Anyone who loves movies can tell you that the famous Knights Who Say Ni in Monty Python’s Holy Grail have a thing for requiring shrubbery from passers-by.
But it takes a true fruit fan – or, more likely, a mixologist – to know that the demand for a shrub might not be about a plant at all, but an order for a plant-based drink.
That’s right: Shrubs aren’t just found in the forest. You can see them stacked in any well-stocked cocktail bar.

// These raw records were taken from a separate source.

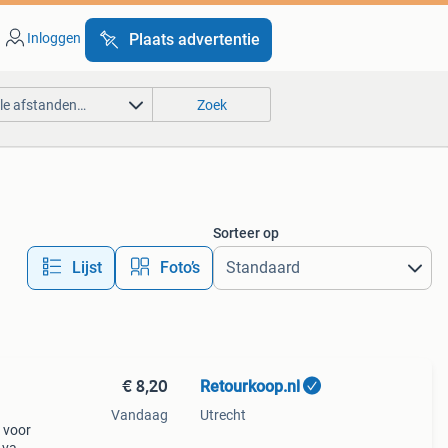
Inloggen
Plaats advertentie
lle afstanden…
Zoek
Sorteer op
Lijst
Foto’s
€ 8,20
Retourkoop.nl
Vandaag
Utrecht
t voor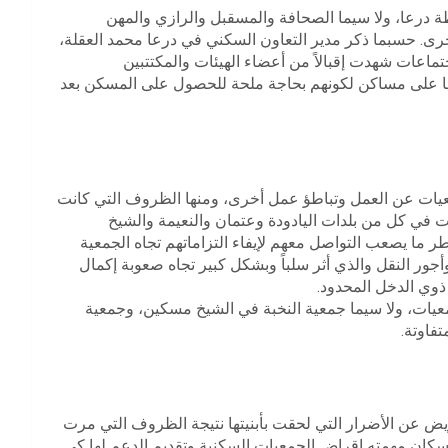
ة درعا، ولا سيما الصحافة والمسقبل والرازي والمهن
خرى. حسبما ذكر مدير التعاون السكني في درعا محمد العقلة،
تماعات شهدت إقبالاً من أعضاء الهيئات والمكتتبين
ها على مساكن لكونهم بحاجة ملحة للحصول على المسكن بعد
عيات عن العمل وتباطؤ عمل أخرى، ومنها الظروف التي كانت
ت في كل من بلدات اليادودة وعتمان والنعيمة والشيخ
 ما يصعب التواصل معهم لإيفاء التزاماتهم تجاه الجمعية
 وأجور النقل والذي أثر سلباً وبشكل كبير تجاه صعوبة إكمال
ذوي الدخل المحدود.
جمعيات، ولا سيما جمعية النخبة في الشيخ مسكين، وجمعية
فاوتة.
ويض عن الأضرار التي لحقت بأبنيتها نتيجة الظروف التي مرت
إسكان مهمته إقراض الجمعيات السكنية وتقديم الدعم لها كي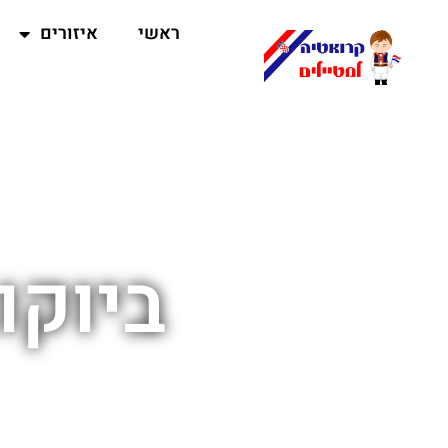
ראשי
איזורים
ביוקו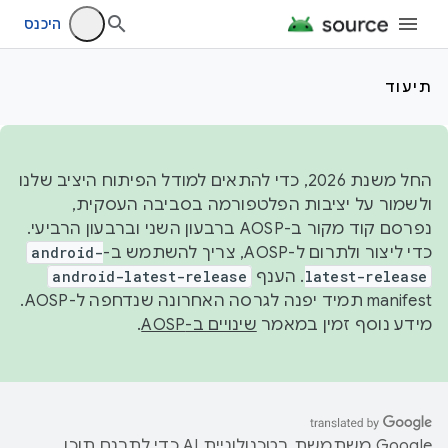
היכנס
תיעוד
החל משנת 2026, כדי להתאים למודל הפיתוח היציב שלנו
ולשמור על יציבות הפלטפורמה בסביבה העסקית,
נפרסם קוד מקור ב-AOSP ברבעון השני וברבעון הרביעי.
כדי ליצור ולתרום ל-AOSP, צריך להשתמש ב-
android-
latest-release
. הענף
android-latest-release
manifest תמיד יפנה לגרסה האחרונה שנדחפה ל-AOSP.
מידע נוסף זמין במאמר
שינויים ב-AOSP
.
‫Google משתמשת בטכנולוגיית AI כדי לתרגם תוכן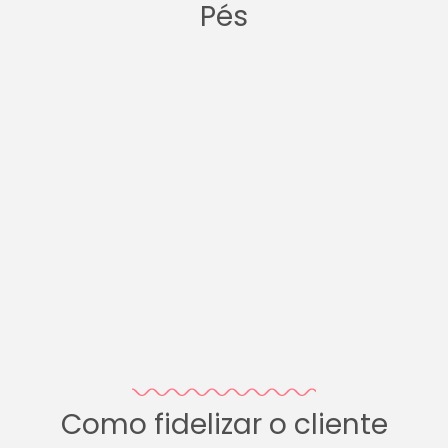
Pés
Como fidelizar o cliente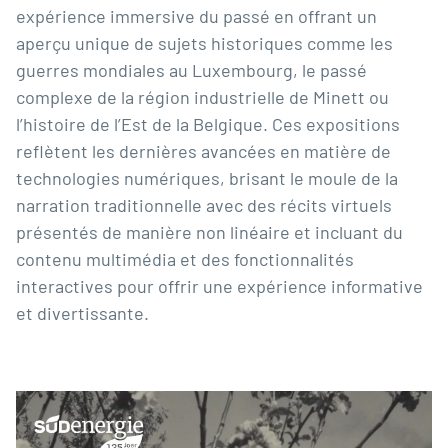
expérience immersive du passé en offrant un
aperçu unique de sujets historiques comme les
guerres mondiales au Luxembourg, le passé
complexe de la région industrielle de Minett ou
l’histoire de l’Est de la Belgique. Ces expositions
reflètent les dernières avancées en matière de
technologies numériques, brisant le moule de la
narration traditionnelle avec des récits virtuels
présentés de manière non linéaire et incluant du
contenu multimédia et des fonctionnalités
interactives pour offrir une expérience informative
et divertissante.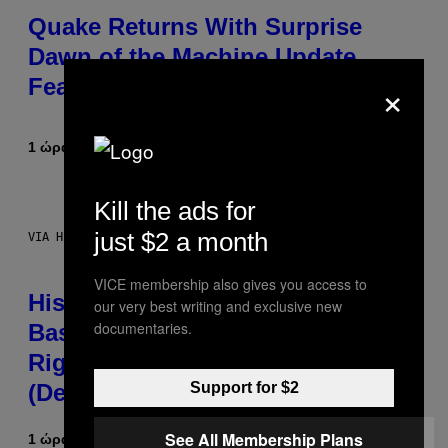
Quake Returns With Surprise
Dawn of the Machine Update
×
Featuring 19 New Maps
1 ώρα πριν
Κείμενο
Denny Connolly
Kill the ads for
just $2 a month
VIA HISENSE
VICE membership also gives you access to
Hisense’s New U6SF Pro TV Is
our very best writing and exclusive new
documentaries.
Basically a Home Theater, Gaming
Rig, And Soundbar In One Box
Support for $2
(Deal Alert!)
See All Membership Plans
1 ώρα πριν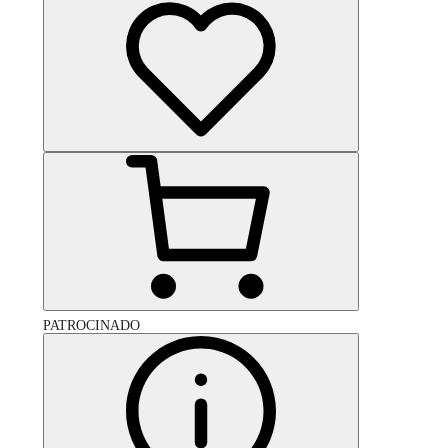
PATROCINADO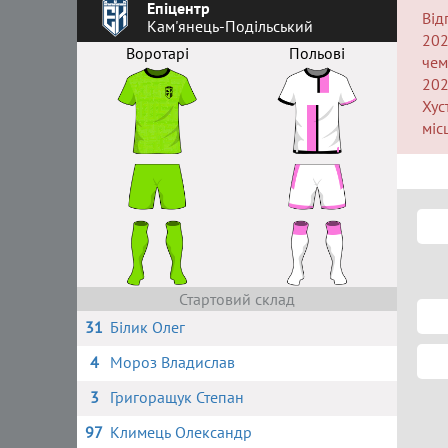
Епіцентр
Від
Кам'янець-Подільський
202
Воротарі
Польові
чем
202
Хус
міс
Стартовий склад
31
Білик Олег
4
Мороз Владислав
3
Григоращук Степан
97
Климець Олександр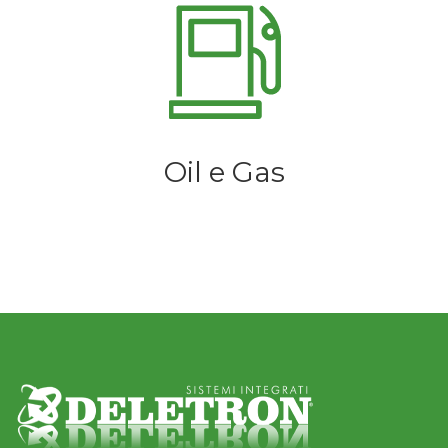
Oil e Gas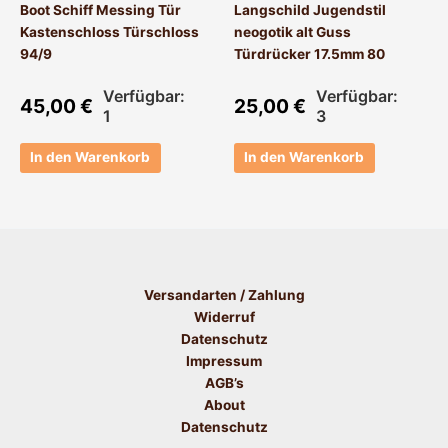
Boot Schiff Messing Tür
Langschild Jugendstil
Kastenschloss Türschloss
neogotik alt Guss
94/9
Türdrücker 17.5mm 80
Verfügbar:
Verfügbar:
45,00
€
25,00
€
1
3
In den Warenkorb
In den Warenkorb
Versandarten / Zahlung
Widerruf
Datenschutz
Impressum
AGB’s
About
Datenschutz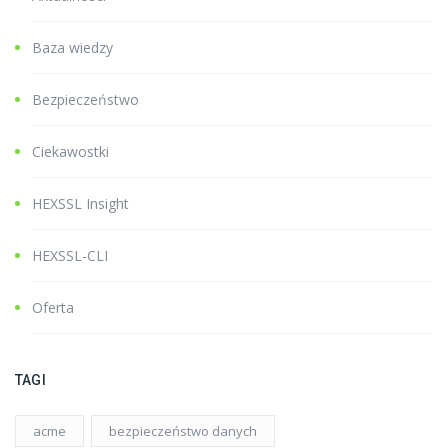
Baza wiedzy
Bezpieczeństwo
Ciekawostki
HEXSSL Insight
HEXSSL-CLI
Oferta
TAGI
acme
bezpieczeństwo danych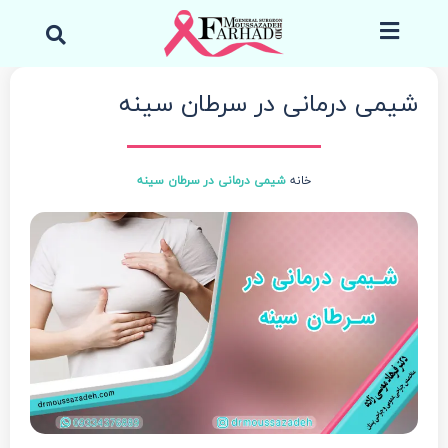
رش
جست
ه
کردن
حتوا
شیمی درمانی در سرطان سینه
خانه
شیمی درمانی در سرطان سینه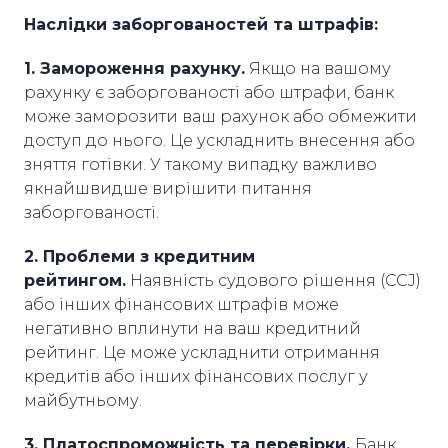
Наслідки заборгованостей та штрафів:
1. Замороження рахунку.
Якщо на вашому
рахунку є заборгованості або штрафи, банк
може заморозити ваш рахунок або обмежити
доступ до нього. Це ускладнить внесення або
зняття готівки. У такому випадку важливо
якнайшвидше вирішити питання
заборгованості.
2. Проблеми з кредитним
рейтингом.
Наявність судового рішення (CCJ)
або інших фінансових штрафів може
негативно вплинути на ваш кредитний
рейтинг. Це може ускладнити отримання
кредитів або інших фінансових послуг у
майбутньому.
3. Платоспроможність та перевірки.
Банк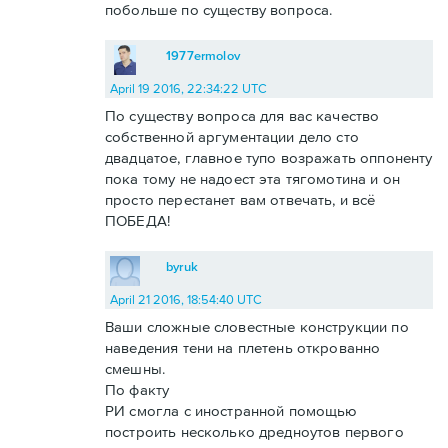
побольше по существу вопроса.
1977ermolov
April 19 2016, 22:34:22 UTC
По существу вопроса для вас качество
собственной аргументации дело сто
двадцатое, главное тупо возражать оппоненту
пока тому не надоест эта тягомотина и он
просто перестанет вам отвечать, и всё
ПОБЕДА!
byruk
April 21 2016, 18:54:40 UTC
Ваши сложные словестные конструкции по
наведения тени на плетень открованно
смешны.
По факту
РИ смогла с иностранной помощью
построить несколько дредноутов первого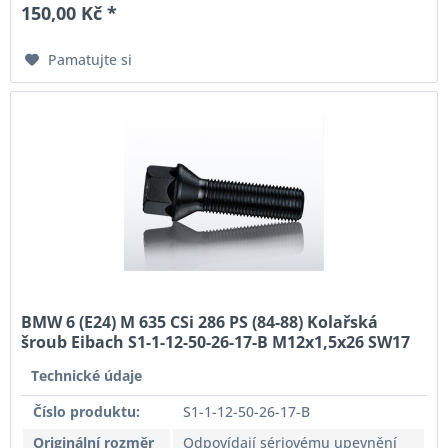
150,00 Kč *
Pamatujte si
BMW 6 (E24) M 635 CSi 286 PS (84-88) Kolařská
šroub Eibach S1-1-12-50-26-17-B M12x1,5x26 SW17
černá Originální rozměr
Technické údaje
Číslo produktu:
S1-1-12-50-26-17-B
Originální rozměr
Odpovídají sériovému upevnění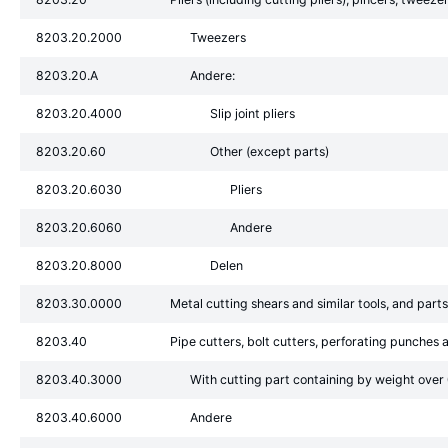
8203.20.2000
Tweezers
8203.20.A
Andere:
8203.20.4000
Slip joint pliers
8203.20.60
Other (except parts)
8203.20.6030
Pliers
8203.20.6060
Andere
8203.20.8000
Delen
8203.30.0000
Metal cutting shears and similar tools, and parts
8203.40
Pipe cutters, bolt cutters, perforating punches a
8203.40.3000
With cutting part containing by weight over
8203.40.6000
Andere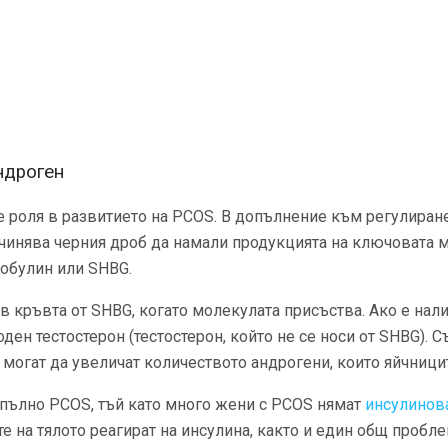
ндроген
 роля в развитието на PCOS. В допълнение към регулиране
чинява черния дроб да намали продукцията на ключовата м
обулин или SHBG.
 в кръвта от SHBG, когато молекулата присъства. Ако е на
ден тестостерон (тестостерон, който не се носи от SHBG). С
 могат да увеличат количеството андрогени, които яйчниц
апълно PCOS, тъй като много жени с PCOS нямат
инсулинова
ите на тялото реагират на инсулина, както и един общ проб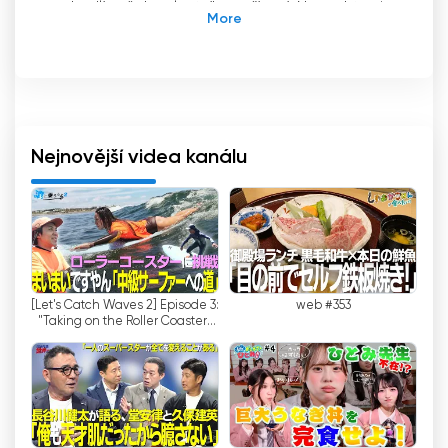
pohodlí vašeho vlastního zařízení. Nenechte si
ujít tuto vzrušující příležitost zůstat ve spojení a
bavit se díky výjimečnému online televiznímu
zážitku TV Shizuoka.
TV Shizuoka je významná televizní síť se sídlem
v japonské prefektuře Shizuoka. Stanice byla
založena 13. února 1968 a oficiálně zahájila
Nejnovější videa kanálu
vysílání 24. prosince 1968. Jako pobočka Fuji
News Network a Fuji Network System se TV
Shizuoka stala důvěryhodným zdrojem zpráv a
zábavy pro obyvatele prefektury Shizuoka.
Jedním z nejvýznamnějších rysů TV Shizuoka je
[Let's Catch Waves 2] Episode 3:
web #353
její snaha držet krok s vývojem technologií a
"Taking on the Roller Coaster"
uspokojovat měnící se potřeby svých diváků. V
with Maimai - The Road to
posledních letech stanice přijala trend živého
Becomin...
vysílání a sledování televize online, což divákům
umožňuje sledovat jejich oblíbené pořady na
různých digitálních platformách.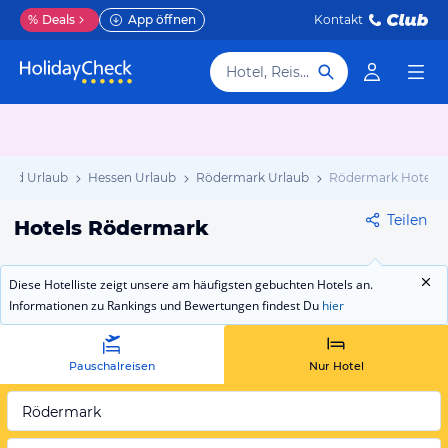
%
Deals
App öffnen
Kontakt
Hotel, Reiseziel
land Urlaub
Hessen Urlaub
Rödermark Urlaub
Rödermark Hotels
Teilen
Hotels Rödermark
Diese Hotelliste zeigt unsere am häufigsten gebuchten Hotels an.
Informationen zu Rankings und Bewertungen findest Du
hier
Pauschalreisen
Nur Hotel
Rödermark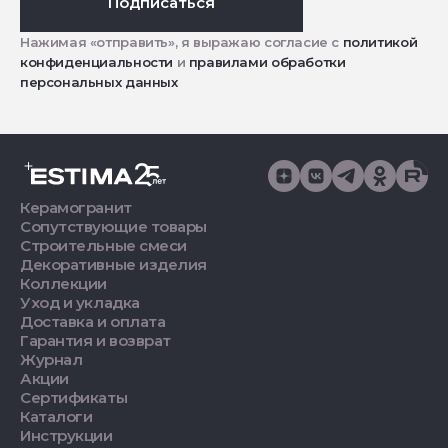
Подписаться
Нажимая «отправить», я выражаю согласие с
политикой
конфиденциальности
и
правилами обработки
персональных данных
Керамогранит
Сопутствующие товары
Строительные смеси
Декоративные изделия
Коллекции
Уход и укладка
Доставка и оплата
Гарантия и возврат
Журнал
Акции
Сертификаты
Каталоги
Инструкции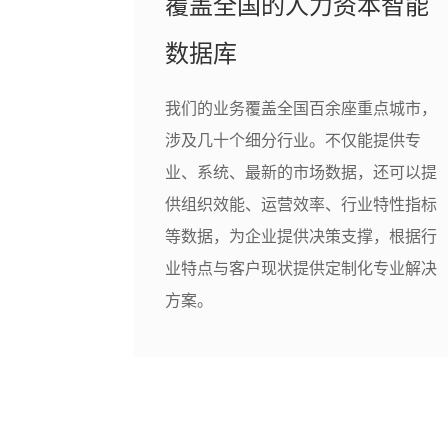
覆盖全国的人力资本智能
数据库
我们的业务覆盖全国百余座重点城市，
涉及几十个细分行业。不仅能提供专
业、系统、最新的市场数据，还可以提
供组织效能、运营效率、行业特性指标
等数据，为企业提供决策支撑，根据行
业特点与客户现状提供定制化专业解决
方案。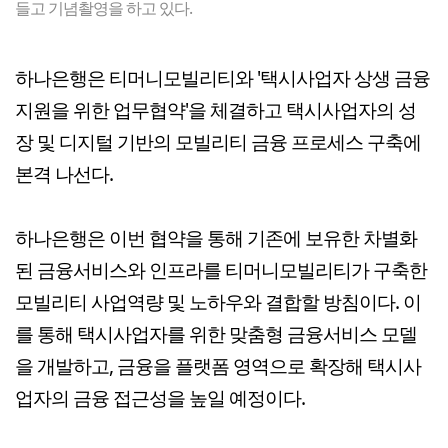
들고 기념촬영을 하고 있다.
하나은행은 티머니모빌리티와 '택시사업자 상생 금융
지원을 위한 업무협약'을 체결하고 택시사업자의 성
장 및 디지털 기반의 모빌리티 금융 프로세스 구축에
본격 나선다.
하나은행은 이번 협약을 통해 기존에 보유한 차별화
된 금융서비스와 인프라를 티머니모빌리티가 구축한
모빌리티 사업역량 및 노하우와 결합할 방침이다. 이
를 통해 택시사업자를 위한 맞춤형 금융서비스 모델
을 개발하고, 금융을 플랫폼 영역으로 확장해 택시사
업자의 금융 접근성을 높일 예정이다.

And the stuff can add some serious fruit to the punch.
But if the idea of a drinkable shrub makes you shrug, read on to find out all about the strangely sippable solution.
Shrubs, the cocktail component, got their start all the way back in the 16 th century, when the concept became popular across England as a way to mix up anything from soda water to sparkling wine.
The original incarnation included a mixture of either rum or brandy with sugar and citrus fruit and was technically called an acidulated beverage, thanks to the dose of acidity provided by the fruit juice or rinds.
But shrubs actually go by another name: Drinking vinegar.
We’re not exactly sure why the stuff keeps getting stuck with such unappealing names, because shrubs are seriously good.
As a drinking vinegar, a shrub takes on a slightly different recipe: the mixture of vinegar-based syrup with liquor and either water or seltzer. In this case, the vinegar syrup is sweetened with fruit juice, herbs and spices, making it a perfect player in any number of cocktail recipes.
But its naturally sweet taste and acidic bite doesn’t just help build flavor in a drink – it can help mask flavors just as well.
In fact, that was one of shrubs’ earliest uses, courtesy of some creative English smugglers in the 1680s.
The group was attempting to avoid paying import taxes on any goods – including expensive liquors and sparkling wines – imported from the European continent. And one of their favorite tactics was to sink barrels of spirits off-shore, then come back to fish them out later, in order to skip past the taxman.
There was only one problem: Barrels are leaky, and seawater isn’t exactly a tasty mixer. So the smugglers would whip up some shrubs on the side and infuse their under-the-table liquor with it to help overpower the briny bite with their own blast of sweet and sour.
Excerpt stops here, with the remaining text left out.